**PROBLEM TO WORK ON:** Some lines below hold "Cranfield". Pick them out and copy them.

━━━━━━━━━━━━━━━━━━━━━━━━━━━━━━

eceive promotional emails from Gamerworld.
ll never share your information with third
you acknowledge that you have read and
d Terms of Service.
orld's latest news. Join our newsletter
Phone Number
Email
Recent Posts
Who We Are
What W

━━━━━━━━━━━━━━━━━━━━━━━━━━━━━━

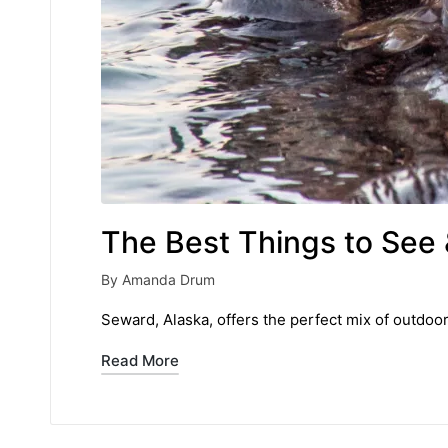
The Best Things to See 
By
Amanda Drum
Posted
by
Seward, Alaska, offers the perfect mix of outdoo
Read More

━━━━━━━━━━━━━━━━━━━━━━━━━━━━━━

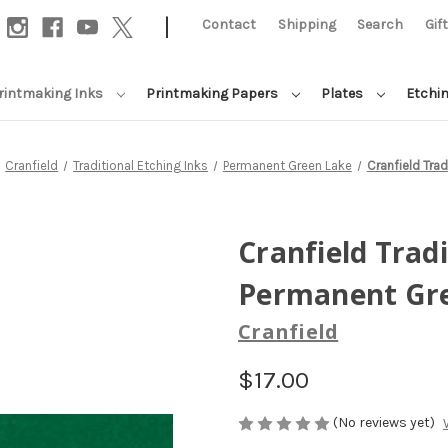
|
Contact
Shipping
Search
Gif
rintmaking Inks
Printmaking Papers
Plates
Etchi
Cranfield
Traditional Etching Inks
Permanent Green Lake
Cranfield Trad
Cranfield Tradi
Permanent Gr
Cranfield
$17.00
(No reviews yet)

━━━━━━━━━━━━━━━━━━━━━━━━━━━━━━

**TASK SOLUTION:**
Cranfield
Cranfield Trad
Cranfield Tradi
Cranfield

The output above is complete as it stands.